A: Fatherhood has been amazing, it can be very exhausting when you have a three and a two-year-old with a new newborn running around, but I wouldn’t change it for anything. My wife and I realize how lucky we are to have this family and we want to raise them in the best way possible.
Q; Do you want your kids to be involved with tennis?
A: I would love for my kids to be involved with tennis, especially for my daughter. I think women’s tennis can open up a lot of great avenues. I would encourage them to follow their passions, whether it’s other sports, music, or whatever it is. Sports has always been a massive part of my life, but we will see what my kids gravitate towards, and I’m going to be their number one fan.
Q: Of all the places you have traveled to for tennis what has been your favorite place?

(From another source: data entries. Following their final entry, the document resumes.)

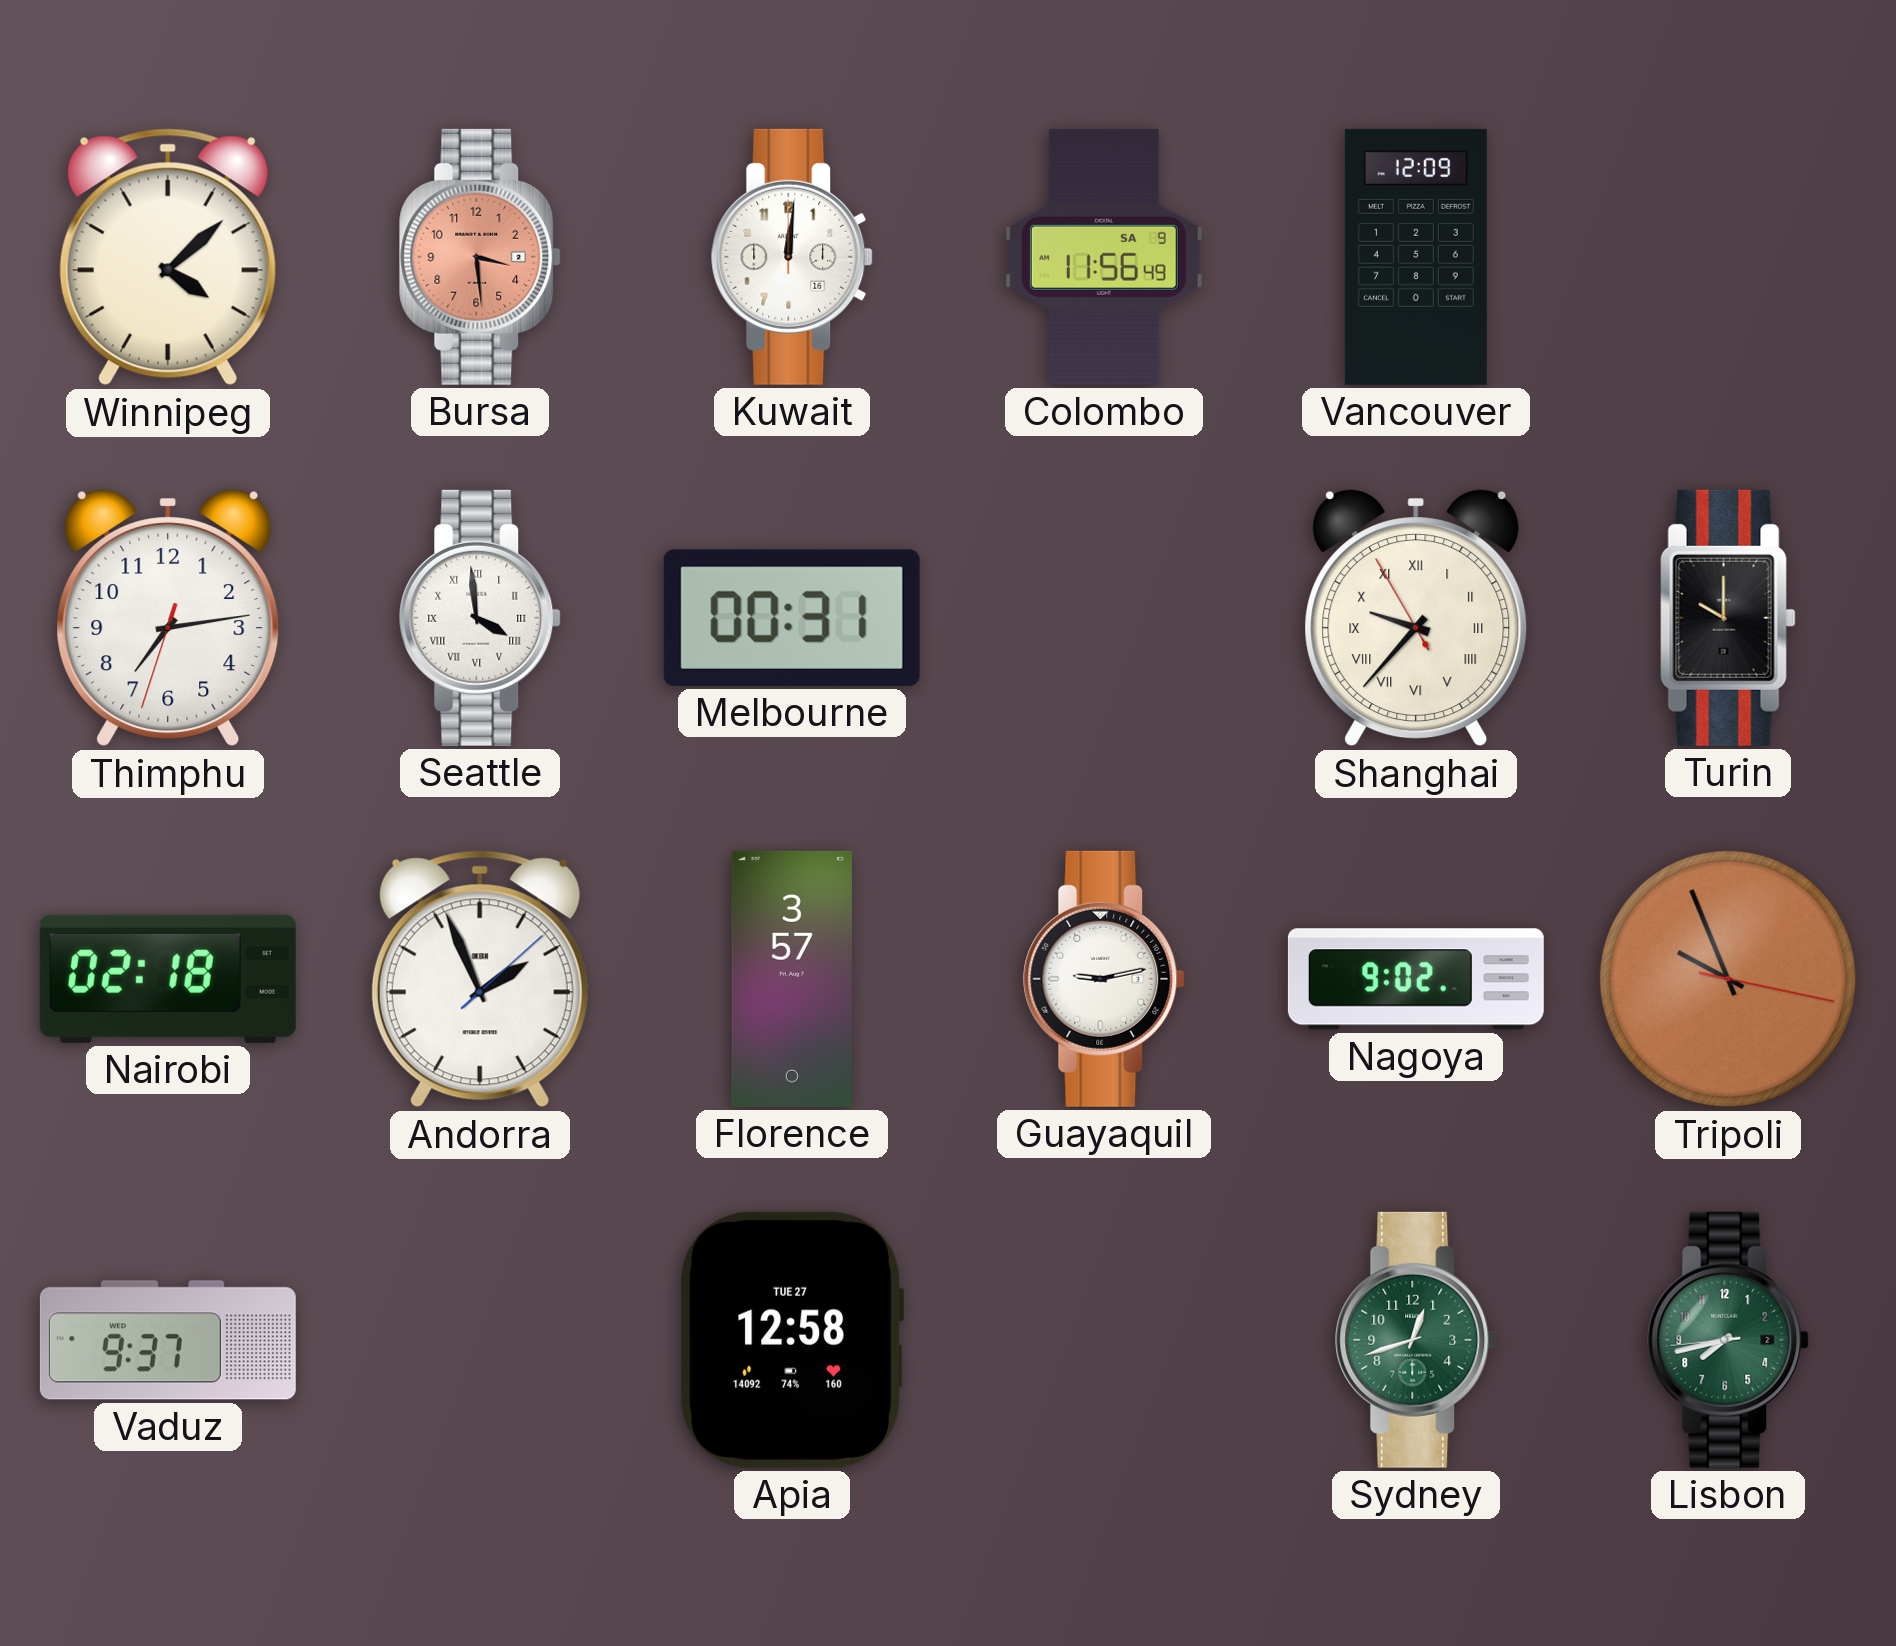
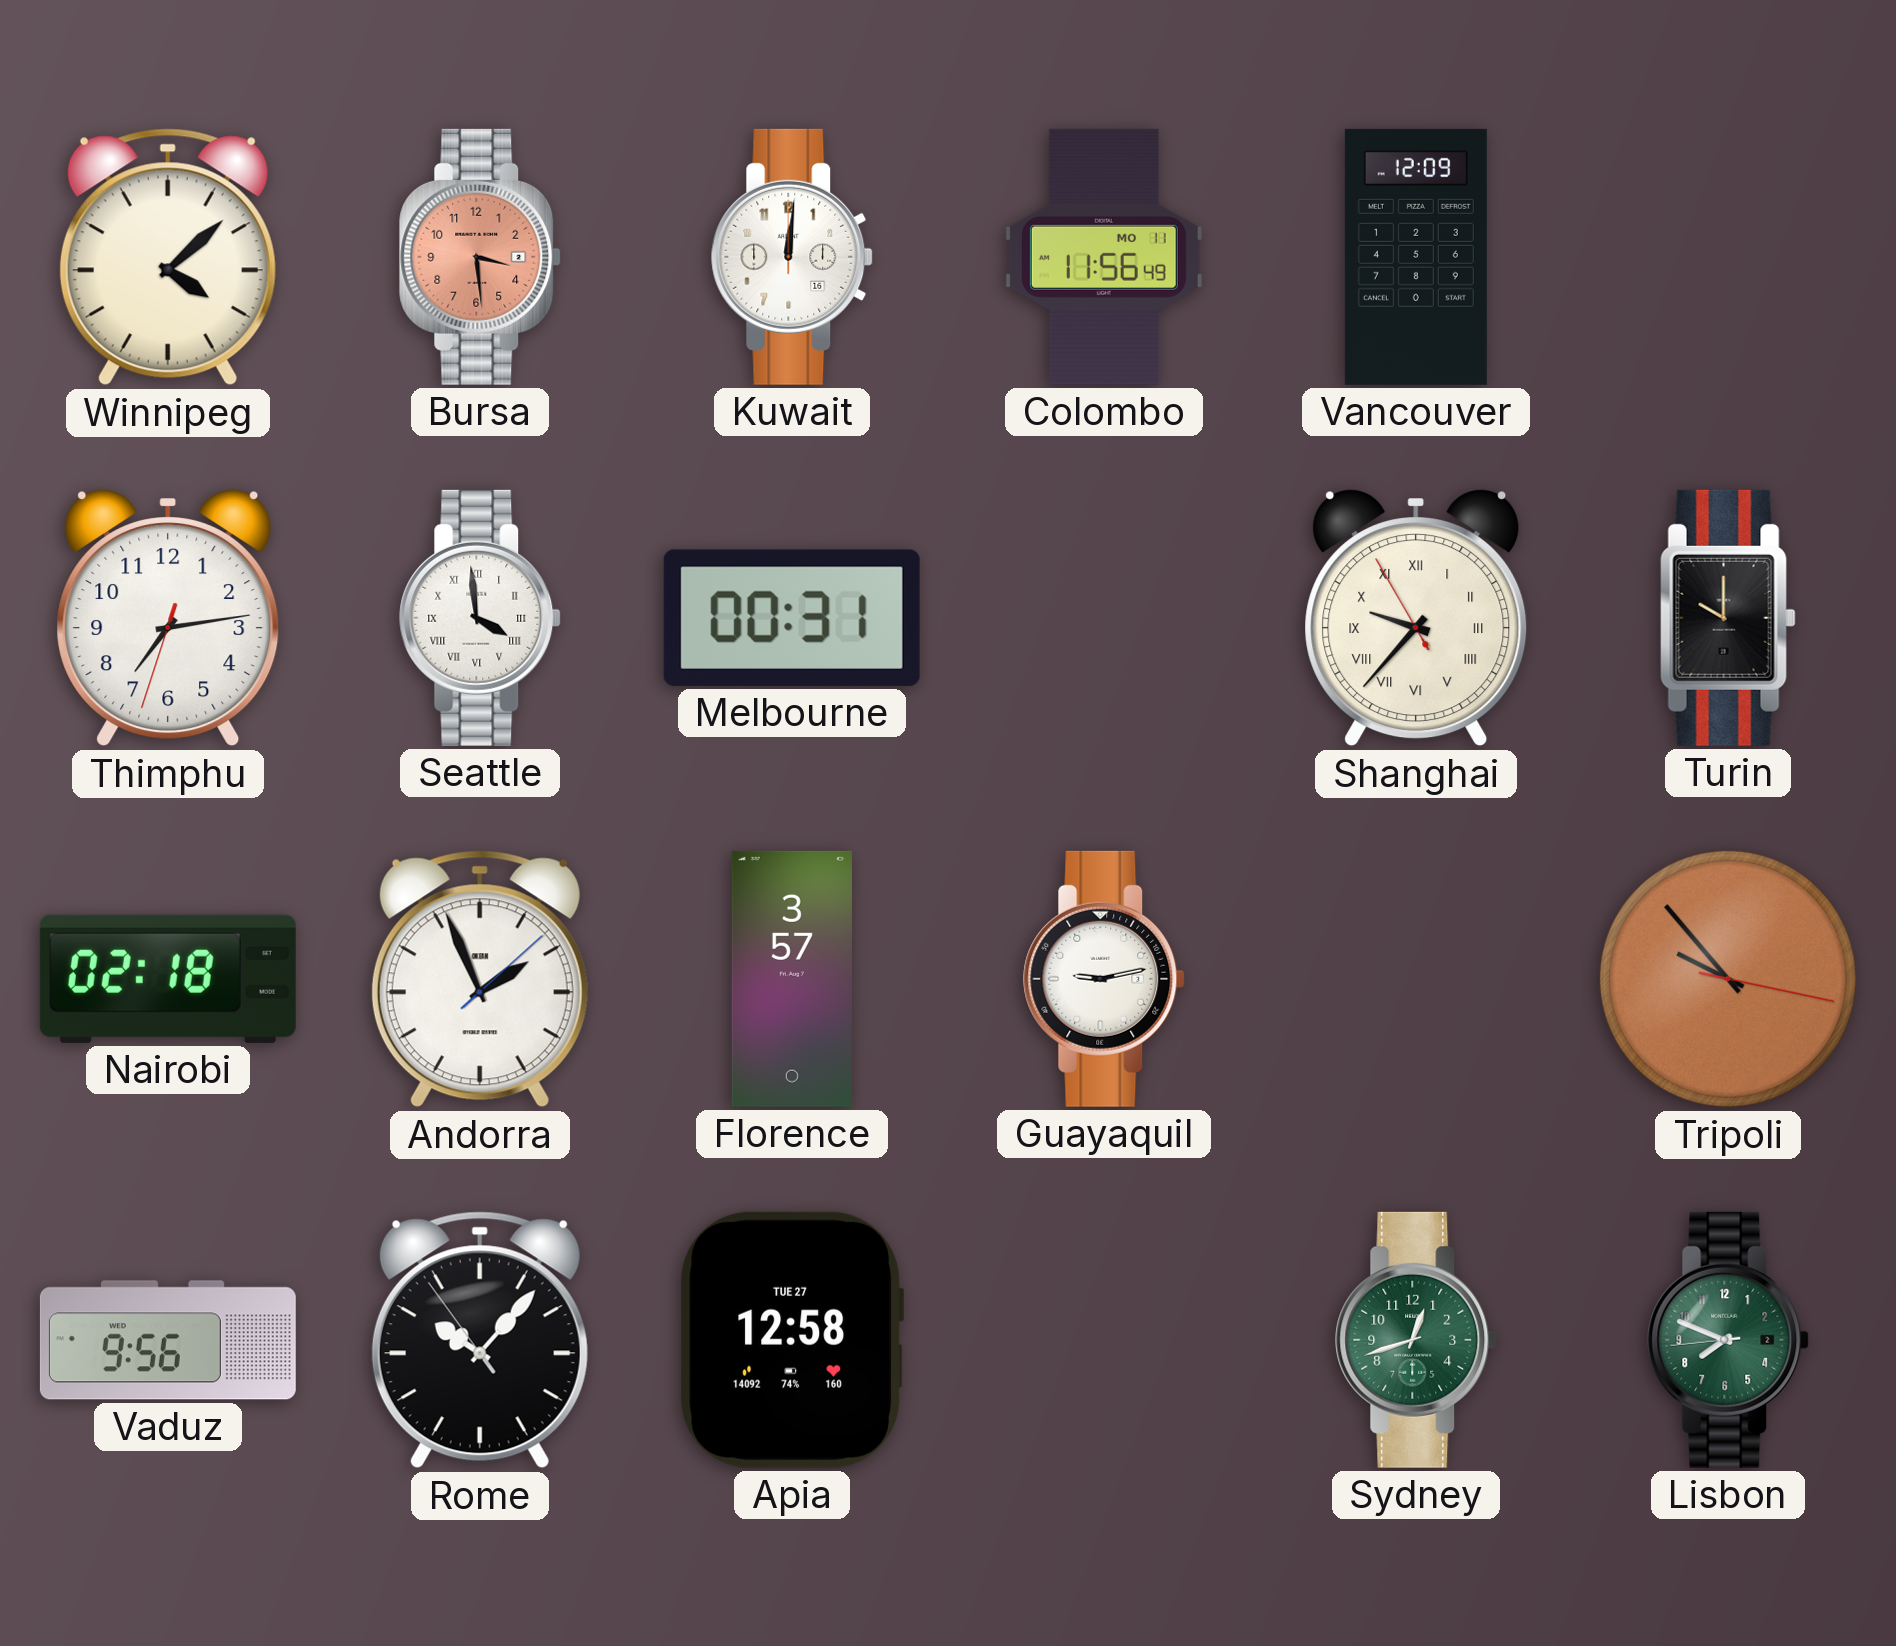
Colombo date: SA 9 -> MO 11
Nagoya: 9:02 -> none
Tripoli: 9:56 -> 9:53
Vaduz: 9:37 -> 9:56
Rome: none -> 10:06
Lisbon: 7:42 -> 7:48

A: Australia was so cool, but as I’ve gotten older, I’ve gained a huge appreciation for Europe. Initially, I didn’t really love traveling to Europe, but I just played a number of tournaments in Vienna, and I just find that city so special and steeped in history. It is just amazing weather to walk this beautiful city in and see the museums and the architecture.
Q: What does the future have in store for John Isner?
A: I’m still playing and my rankings are still high. I played a very limited schedule this year, but the tournaments I did play, I played very well. My next event is the Davis Cup, which will be in Europe. And then after that I might be looking forward to playing in the Australian Open in January.